Tell Me This is Normal, by Julie O'Callaghan
The demotic, funny, quiety devastating vignettes of Julie O'Callaghan seem to owe a debt to the brevity and precision of classical Chinese poetry. O'Callaghan is a Chicagoan of Irish descent who has lived in Ireland since her twenties. Selected from a 25-year publishing history, the poems of 'Tell Me This is Normal' are part verse, part dramatic monologue and wholly her own.
O'Callaghan's titles – "Schmooze-Fest", "Da Boss" and "Old Babes" – indicate that her subject remains her homeland's citizens, its losers, junk food eaters, jabberers and knuckleheads, to whom she gives voice, not unaffectionately.

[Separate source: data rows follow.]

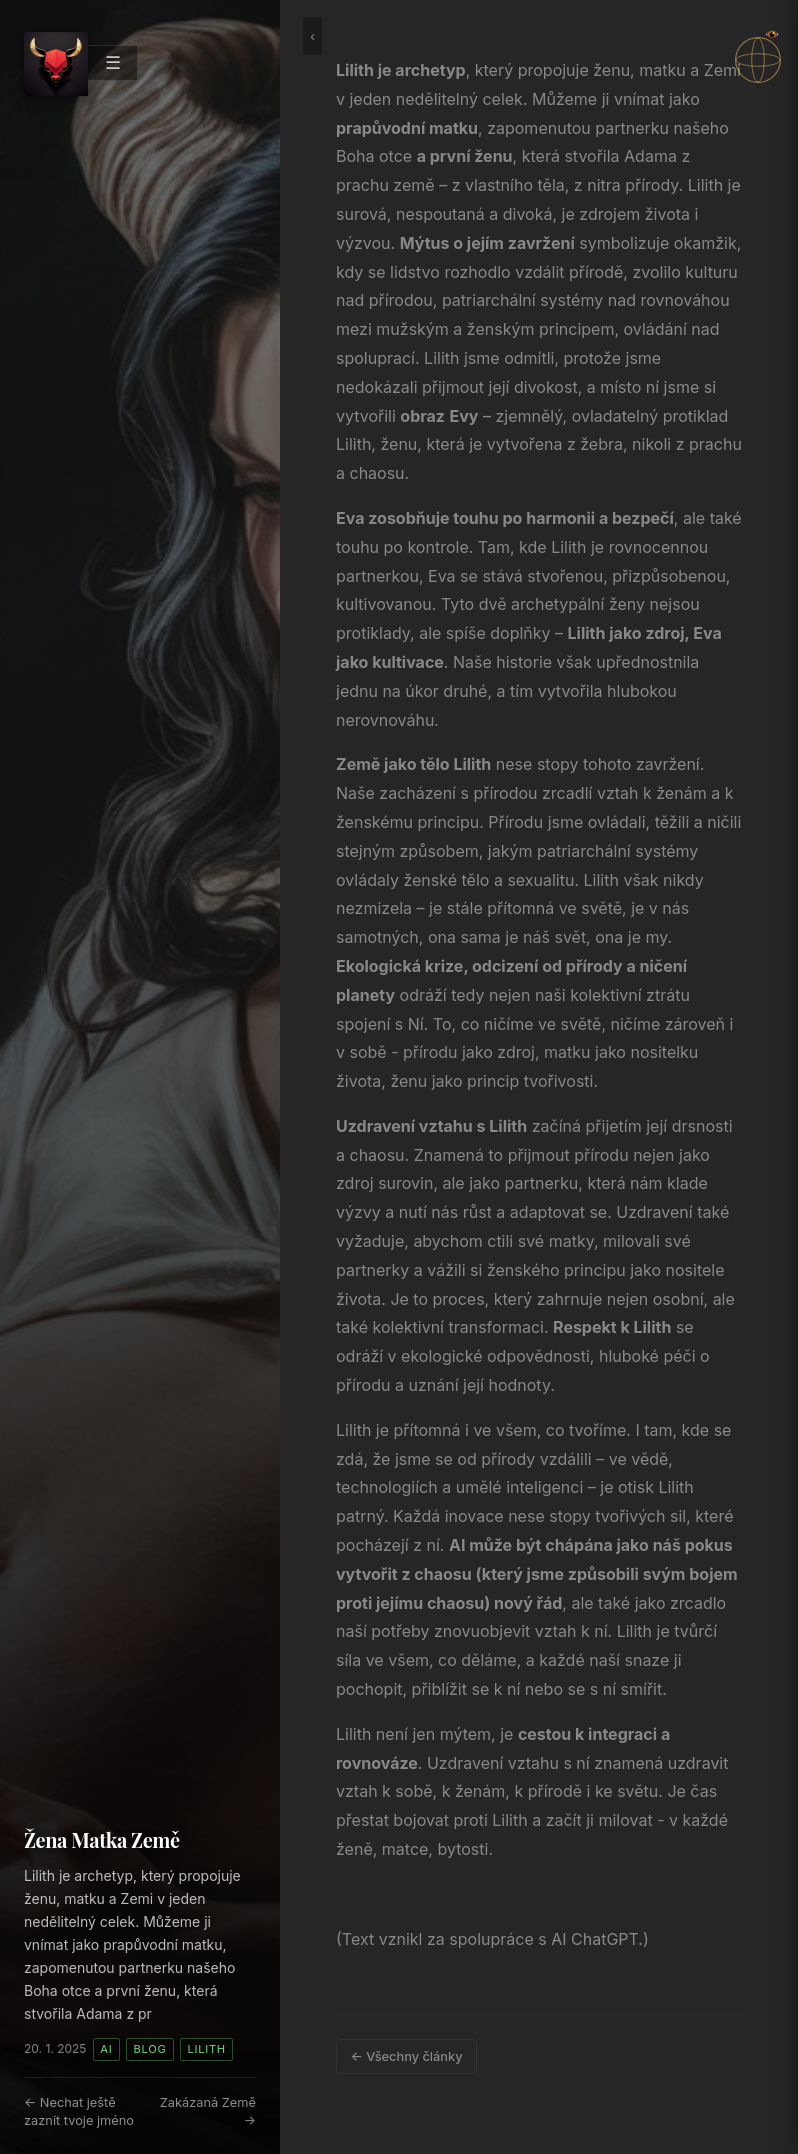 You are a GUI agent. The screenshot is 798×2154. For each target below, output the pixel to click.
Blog (150, 2049)
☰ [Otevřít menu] (113, 62)
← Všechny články (407, 2056)
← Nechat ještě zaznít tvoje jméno (79, 2111)
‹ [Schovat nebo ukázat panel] (312, 36)
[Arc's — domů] (56, 64)
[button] (758, 60)
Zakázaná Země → (208, 2111)
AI (106, 2049)
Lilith (207, 2049)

The cadences of yakking are brilliantly captured: "Dolly has piano lessons? /Dad'll drive you. / My wife is goin' to the Jewel Food Store? / Get old drippo to sit behind the wheel" or "I would love to know / who's hogging all the chow / down that end./ It would interest me greatly" might be pieces of theatre, Samuel Beckett via Clifford Odets.
It would be a mistake to believe all this amounts to a rather slight talent. If in doubt, read the 12-page, fragmentary "Sketches for an Elegy", written in memory of her father. This piercing work confirms Julie O'Callaghan as one of poetry's best-kept secrets. High time more readers were in the know.